● PROBLEM STATEMENT: Copy the entries below word for word, but omit any pictures they contain.

•••••

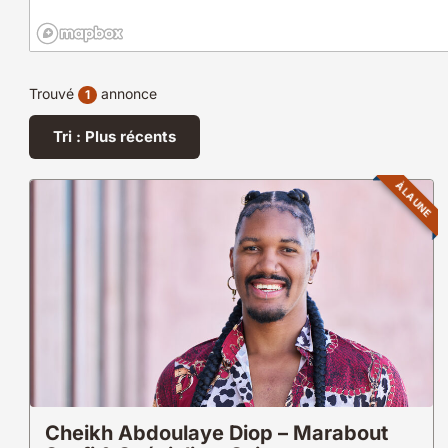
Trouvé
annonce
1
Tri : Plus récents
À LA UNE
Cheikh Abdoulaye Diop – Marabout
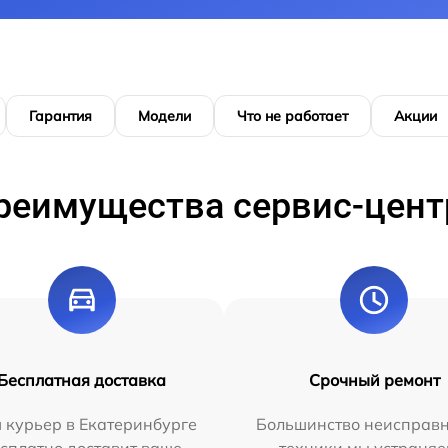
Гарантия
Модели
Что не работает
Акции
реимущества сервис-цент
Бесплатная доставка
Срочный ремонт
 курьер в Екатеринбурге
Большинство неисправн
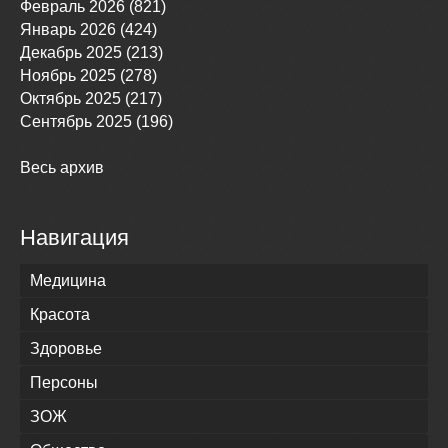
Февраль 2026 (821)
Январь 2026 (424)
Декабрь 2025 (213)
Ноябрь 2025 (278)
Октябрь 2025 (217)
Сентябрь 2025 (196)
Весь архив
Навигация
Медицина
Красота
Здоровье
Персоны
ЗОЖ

•••••

● EXERCISE RESPONSE:
Trouvé
annonce
1
Tri : Plus récents
À LA UNE
Cheikh Abdoulaye Diop – Marabout
Гарантия
Модели
Что не работает
Акции
реимущества сервис-цент
Бесплатная доставка
Срочный ремонт
 курьер в Екатеринбурге
Большинство неисправн
Февраль 2026 (821)
Январь 2026 (424)
Декабрь 2025 (213)
Ноябрь 2025 (278)
Октябрь 2025 (217)
Сентябрь 2025 (196)
Весь архив
Навигация
Медицина
Красота
Здоровье
Персоны
ЗОЖ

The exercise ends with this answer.